Dachshunds began to be registered by a German breed club in 1888, but their development as a handy, versatile little hunting dog had been going on well before this. They were not thought of as a pack hound, but rather as individual workers more responsive to their handler than most hounds. It was their small size and their responsiveness that soon made them very popular as family pets for town and city dwellers. By the beginning of the 20th century tensions were developing between the hunters, who were interested in agile dachshunds and wanted good leg length, and show/pet breeders who wanted their dachshunds longer and lower. None-the-less the German Dachshund Club from the beginning considered them to be, first of all, a hunting dog. Hunters, not show people, were the leaders of the DTK (Deutscher Teckelklub). Dachshunds also became popular in England at this time, but unlike the case in Germany, there was no real interest in hunting them there.
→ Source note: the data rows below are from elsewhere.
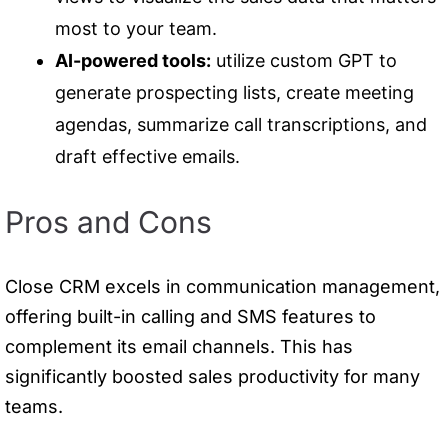
most to your team.
AI-powered tools:
utilize custom GPT to
generate prospecting lists, create meeting
agendas, summarize call transcriptions, and
draft effective emails.
Pros and Cons
Close CRM excels in communication management,
offering built-in calling and SMS features to
complement its email channels. This has
significantly boosted sales productivity for many
teams.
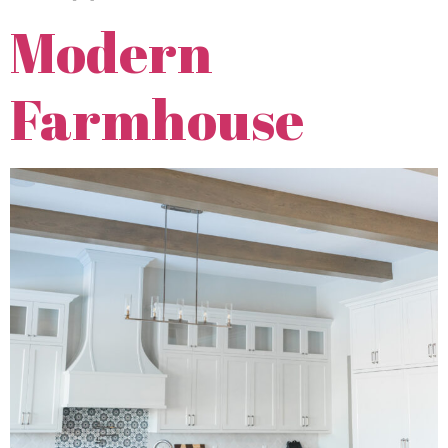
Modern
Farmhouse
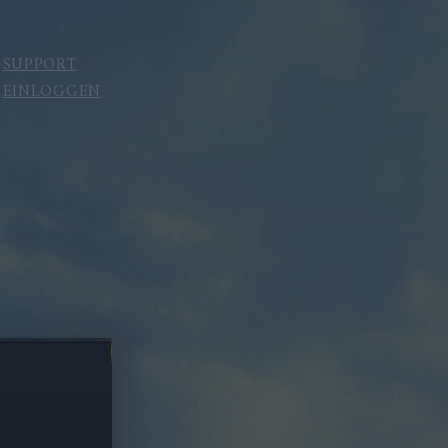
SUPPORT
EINLOGGEN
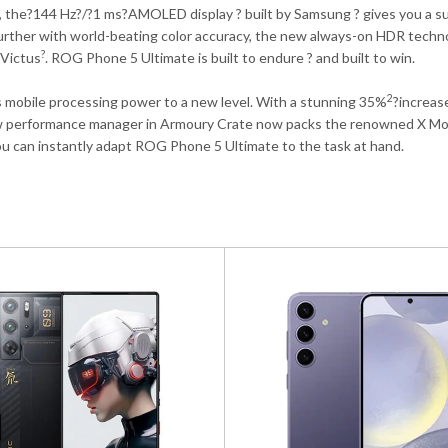
, the?
144 Hz
?/?
1 ms
?AMOLED display ? built by Samsung ? gives you a s
urther with world-beating color accuracy, the new always-on HDR techn
?
 Victus
. ROG Phone 5 Ultimate is built to endure ? and built to win.
2
obile processing power to a new level. With a stunning 35%
?increas
w performance manager in Armoury Crate now packs the renowned X Mode
u can instantly adapt ROG Phone 5 Ultimate to the task at hand.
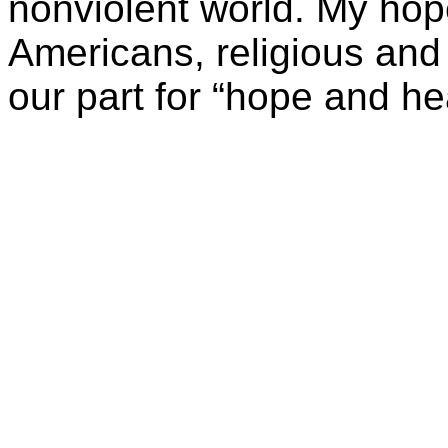
nonviolent world. My hope
Americans, religious and 
our part for “hope and he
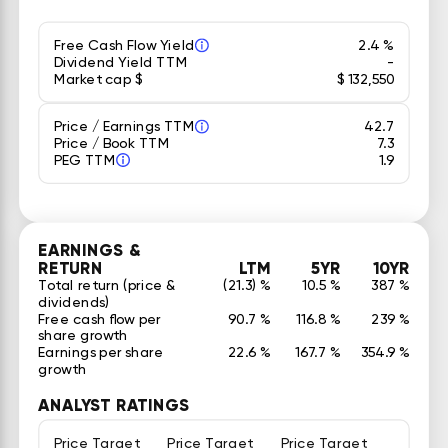
Free Cash Flow Yield
2.4 %
Dividend Yield TTM
-
Market cap $
$ 132,550
Price / Earnings TTM
42.7
Price / Book TTM
7.3
PEG TTM
1.9
EARNINGS &
RETURN
LTM
5YR
10YR
Total return (price &
(21.3) %
10.5 %
387 %
dividends)
Free cash flow per
90.7 %
116.8 %
239 %
share growth
Earnings per share
22.6 %
167.7 %
354.9 %
growth
ANALYST RATINGS
Price Target
Price Target
Price Target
Long before a national breed registry was established three distinct coat varieties had emerged. The smooth coats came first and from these wire and long haired coats were developed by out-crossing to terriers, in the case of wires, and to spaniel types, in the case of longs. Today the wire-coated dachshunds are the most popular in Europe, and the wire coats are even more dominant among the dachshunds used for hunting. The details of coat standardization don’t concern us here, but it’s useful to realize that the European dachshund today is usually not a smooth, slick dog. Roughly 2/3 of the German registry is today made up of wires, and the smooths are a distant third behind longhaired dachshunds.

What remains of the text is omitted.